** How to complete this task **
What you return should match the entries below exactly, only without the images.

Recorded data:
BEGIN
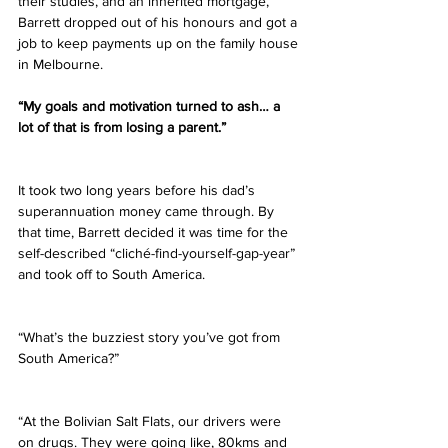
their studies, and an inherited mortgage, 
Barrett dropped out of his honours and got a 
job to keep payments up on the family house 
in Melbourne.
“My goals and motivation turned to ash… a 
lot of that is from losing a parent.”
It took two long years before his dad’s 
superannuation money came through. By 
that time, Barrett decided it was time for the 
self-described “cliché-find-yourself-gap-year” 
and took off to South America.  
“What’s the buzziest story you’ve got from 
South America?”
“At the Bolivian Salt Flats, our drivers were 
on drugs. They were going like, 80kms and 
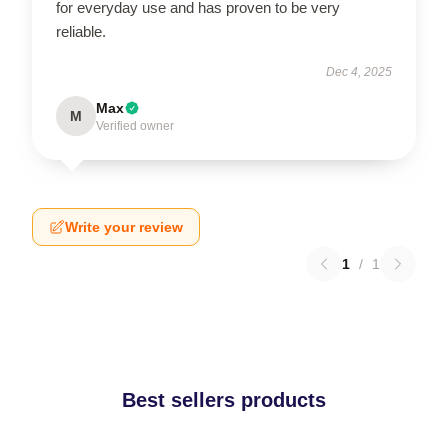
for everyday use and has proven to be very
reliable.
Dec 4, 2025
Max
M
Verified owner
Write your review
1
/
1
Best sellers products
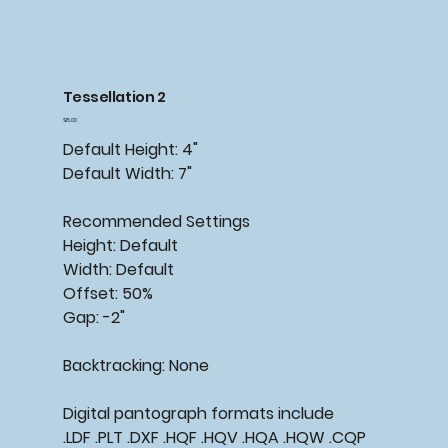
Tessellation 2
Price
$15.00
Default Height: 4"
Default Width: 7"
Recommended Settings
Height: Default
Width: Default
Offset: 50%
Gap: -2"
Backtracking: None
Digital pantograph formats include
.LDF .PLT .DXF .HQF .HQV .HQA .HQW .CQP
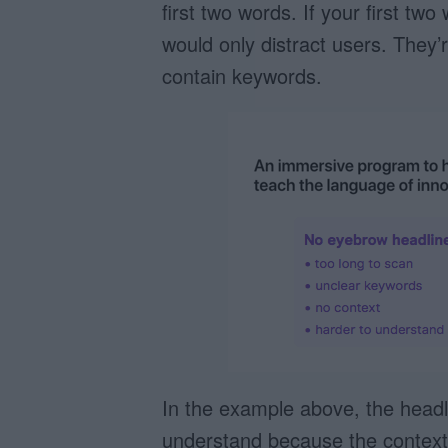
first two words. If your first t
would only distract users. They’r
contain keywords.
In the example above, the headl
understand because the context 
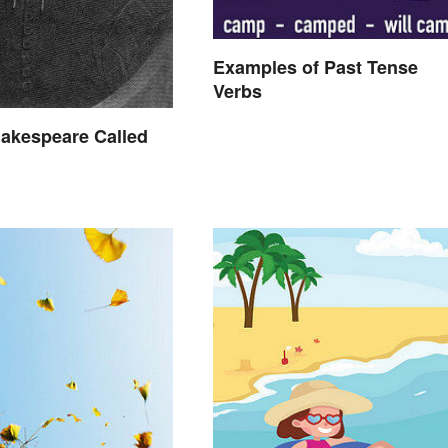
Examples of Past Tense
Verbs
akespeare Called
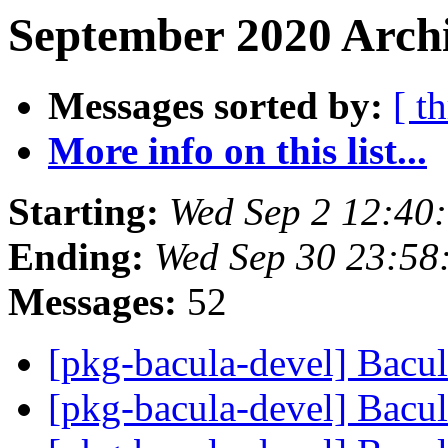
September 2020 Archi
Messages sorted by:
[ t
More info on this list...
Starting:
Wed Sep 2 12:40
Ending:
Wed Sep 30 23:58
Messages:
52
[pkg-bacula-devel] Bacu
[pkg-bacula-devel] Bacu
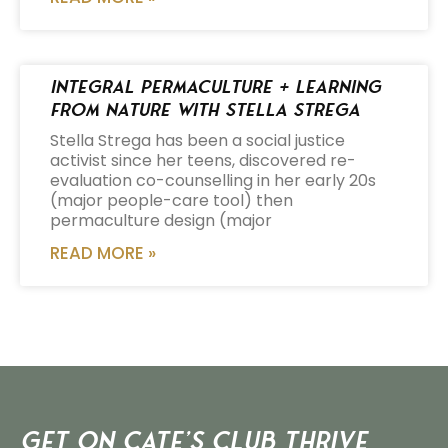
Integral Permaculture + Learning
from Nature with Stella Strega
Stella Strega has been a social justice
activist since her teens, discovered re-
evaluation co-counselling in her early 20s
(major people-care tool) then
permaculture design (major
READ MORE »
Get on Cate’s CLUB THRIVE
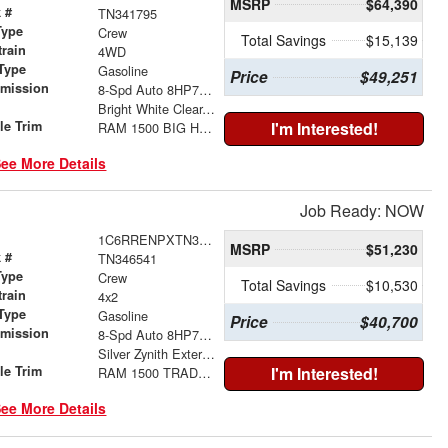
MSRP
$64,390
 #
TN341795
Type
Crew
Total Savings
$15,139
train
4WD
Type
Gasoline
Price
$49,251
smission
8-Spd Auto 8HP75 Trans
r
Bright White Clear-Coat Exterior Paint
le Trim
I'm Interested!
RAM 1500 BIG HORN CREW CAB 4X4 5'7' BOX
ee More Details
Job Ready: NOW
1C6RRENPXTN346541
MSRP
$51,230
 #
TN346541
Type
Crew
Total Savings
$10,530
train
4x2
Type
Gasoline
Price
$40,700
smission
8-Spd Auto 8HP75 Trans
r
Silver Zynith Exterior Paint
le Trim
I'm Interested!
RAM 1500 TRADESMAN CREW CAB 4X2 6'4' BOX
ee More Details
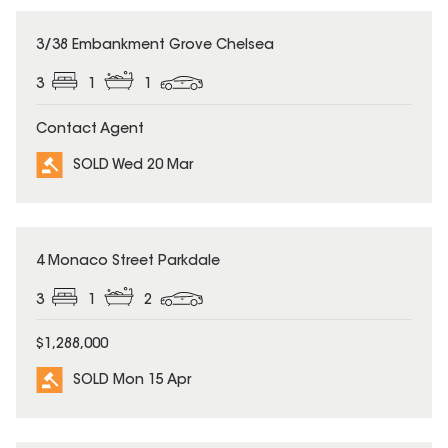
SOLD
3/38 Embankment Grove Chelsea
3
1
1
Contact Agent
SOLD Wed 20 Mar
SOLD
4 Monaco Street Parkdale
3
1
2
$1,288,000
SOLD Mon 15 Apr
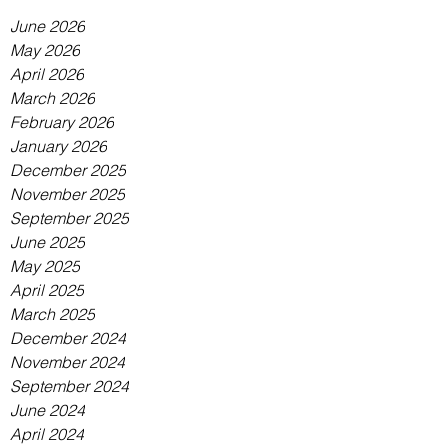
June 2026
May 2026
April 2026
March 2026
February 2026
January 2026
December 2025
November 2025
September 2025
June 2025
May 2025
April 2025
March 2025
December 2024
November 2024
September 2024
June 2024
April 2024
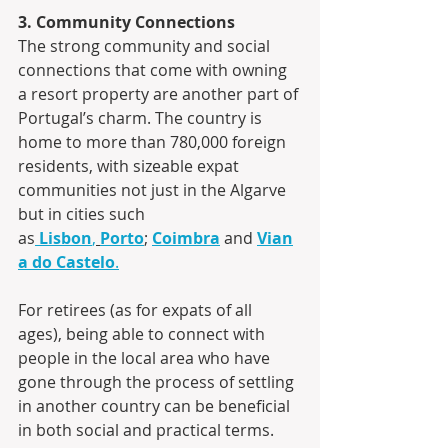
3. Community Connections
The strong community and social 
connections that come with owning 
a resort property are another part of 
Portugal’s charm. The country is 
home to more than 780,000 foreign 
residents, with sizeable expat 
communities not just in the Algarve 
but in cities such 
as
Lisbon
,
Porto
; 
Coimbra
 and 
Vian
a do Castelo
.
For retirees (as for expats of all 
ages), being able to connect with 
people in the local area who have 
gone through the process of settling 
in another country can be beneficial 
in both social and practical terms.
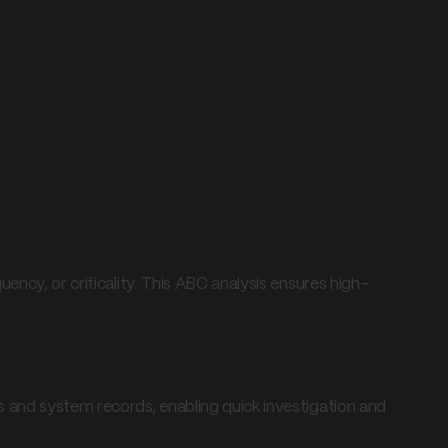
ency, or criticality. This ABC analysis ensures high-
 and system records, enabling quick investigation and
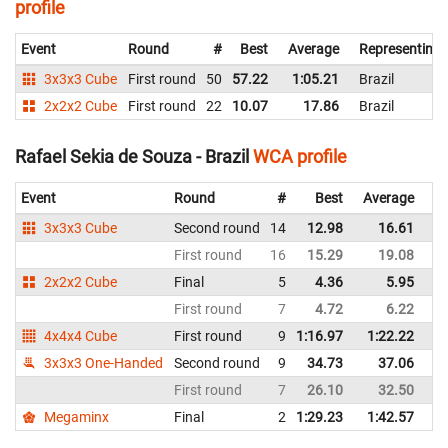
profile
Event
Round
#
Best
Average
Representing
3x3x3 Cube
First round
50
57.22
1:05.21
Brazil
2x2x2 Cube
First round
22
10.07
17.86
Brazil
Rafael Sekia de Souza - Brazil
WCA profile
Event
Round
#
Best
Average
Re
3x3x3 Cube
Second round
14
12.98
16.61
Br
First round
16
15.29
19.08
Br
2x2x2 Cube
Final
5
4.36
5.95
Br
First round
7
4.72
6.22
Br
4x4x4 Cube
First round
9
1:16.97
1:22.22
Br
3x3x3 One-Handed
Second round
9
34.73
37.06
Br
First round
7
26.10
32.50
Br
Megaminx
Final
2
1:29.23
1:42.57
Br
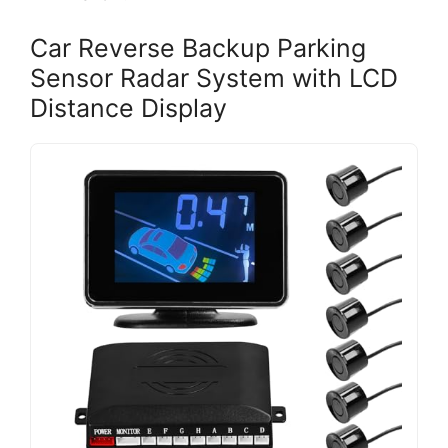
Car Reverse Backup Parking
Sensor Radar System with LCD
Distance Display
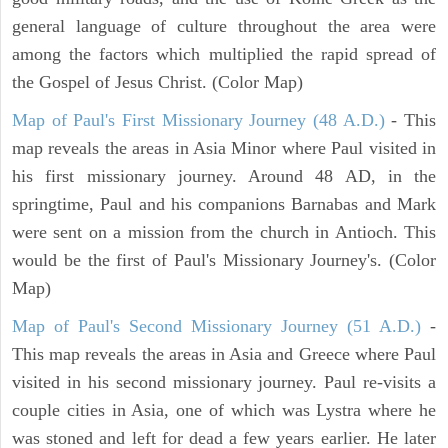
general language of culture throughout the area were
among the factors which multiplied the rapid spread of
the Gospel of Jesus Christ. (Color Map)
Map of Paul's First Missionary Journey (48 A.D.)
- This
map reveals the areas in Asia Minor where Paul visited in
his first missionary journey. Around 48 AD, in the
springtime, Paul and his companions Barnabas and Mark
were sent on a mission from the church in Antioch. This
would be the first of Paul's Missionary Journey's. (Color
Map)
Map of Paul's Second Missionary Journey (51 A.D.)
-
This map reveals the areas in Asia and Greece where Paul
visited in his second missionary journey. Paul re-visits a
couple cities in Asia, one of which was Lystra where he
was stoned and left for dead a few years earlier. He later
END
** Answer for the task **
their studies, and an inherited mortgage, 
Barrett dropped out of his honours and got a 
job to keep payments up on the family house 
in Melbourne.
“My goals and motivation turned to ash… a 
lot of that is from losing a parent.”
It took two long years before his dad’s 
superannuation money came through. By 
that time, Barrett decided it was time for the 
self-described “cliché-find-yourself-gap-year” 
and took off to South America.  
“What’s the buzziest story you’ve got from 
South America?”
“At the Bolivian Salt Flats, our drivers were 
on drugs. They were going like, 80kms and 
for everyday use and has proven to be very
reliable.
Dec 4, 2025
Max
M
Verified owner
Write your review
1
/
1
Best sellers products
Tessellation 2
Price
$15.00
Default Height: 4"
Default Width: 7"
Recommended Settings
Height: Default
Width: Default
Offset: 50%
Gap: -2"
Backtracking: None
Digital pantograph formats include
.LDF .PLT .DXF .HQF .HQV .HQA .HQW .CQP
first two words. If your first t
would only distract users. They’r
contain keywords.
In the example above, the headl
understand because the context 
Examples of Past Tense
Verbs
akespeare Called
September 2020 Archi
Messages sorted by:
[ t
More info on this list...
Starting:
Wed Sep 2 12:40
Ending:
Wed Sep 30 23:58
Messages:
52
[pkg-bacula-devel] Bacu
[pkg-bacula-devel] Bacu
Integral Permaculture + Learning
from Nature with Stella Strega
Stella Strega has been a social justice
activist since her teens, discovered re-
evaluation co-counselling in her early 20s
(major people-care tool) then
permaculture design (major
READ MORE »
Get on Cate’s CLUB THRIVE
MSRP
$64,390
 #
TN341795
Type
Crew
Total Savings
$15,139
train
4WD
Type
Gasoline
Price
$49,251
smission
8-Spd Auto 8HP75 Trans
r
Bright White Clear-Coat Exterior Paint
le Trim
I'm Interested!
RAM 1500 BIG HORN CREW CAB 4X4 5'7' BOX
ee More Details
Job Ready: NOW
1C6RRENPXTN346541
MSRP
$51,230
 #
TN346541
Type
Crew
Total Savings
$10,530
train
4x2
Type
Gasoline
Price
$40,700
smission
8-Spd Auto 8HP75 Trans
r
Silver Zynith Exterior Paint
le Trim
I'm Interested!
RAM 1500 TRADESMAN CREW CAB 4X2 6'4' BOX
ee More Details
SOLD
3/38 Embankment Grove Chelsea
3
1
1
Contact Agent
SOLD Wed 20 Mar
SOLD
4 Monaco Street Parkdale
3
1
2
$1,288,000
SOLD Mon 15 Apr
June 2026
May 2026
April 2026
March 2026
February 2026
January 2026
December 2025
November 2025
September 2025
June 2025
May 2025
April 2025
March 2025
December 2024
November 2024
September 2024
June 2024
April 2024
3. Community Connections
The strong community and social 
connections that come with owning 
a resort property are another part of 
Portugal’s charm. The country is 
home to more than 780,000 foreign 
residents, with sizeable expat 
communities not just in the Algarve 
but in cities such 
as
Lisbon
,
Porto
; 
Coimbra
 and 
Vian
a do Castelo
.
For retirees (as for expats of all 
ages), being able to connect with 
people in the local area who have 
gone through the process of settling 
in another country can be beneficial 
in both social and practical terms.
ency, or criticality. This ABC analysis ensures high-
 and system records, enabling quick investigation and
profile
Event
Round
#
Best
Average
Representing
3x3x3 Cube
First round
50
57.22
1:05.21
Brazil
2x2x2 Cube
First round
22
10.07
17.86
Brazil
Rafael Sekia de Souza - Brazil
WCA profile
Event
Round
#
Best
Average
Re
3x3x3 Cube
Second round
14
12.98
16.61
Br
First round
16
15.29
19.08
Br
2x2x2 Cube
Final
5
4.36
5.95
Br
First round
7
4.72
6.22
Br
4x4x4 Cube
First round
9
1:16.97
1:22.22
Br
3x3x3 One-Handed
Second round
9
34.73
37.06
Br
First round
7
26.10
32.50
Br
Megaminx
Final
2
1:29.23
1:42.57
Br
Car Reverse Backup Parking
Sensor Radar System with LCD
Distance Display
general language of culture throughout the area were
among the factors which multiplied the rapid spread of
the Gospel of Jesus Christ. (Color Map)
Map of Paul's First Missionary Journey (48 A.D.)
- This
map reveals the areas in Asia Minor where Paul visited in
his first missionary journey. Around 48 AD, in the
springtime, Paul and his companions Barnabas and Mark
were sent on a mission from the church in Antioch. This
would be the first of Paul's Missionary Journey's. (Color
Map)
Map of Paul's Second Missionary Journey (51 A.D.)
-
This map reveals the areas in Asia and Greece where Paul
visited in his second missionary journey. Paul re-visits a
couple cities in Asia, one of which was Lystra where he
was stoned and left for dead a few years earlier. He later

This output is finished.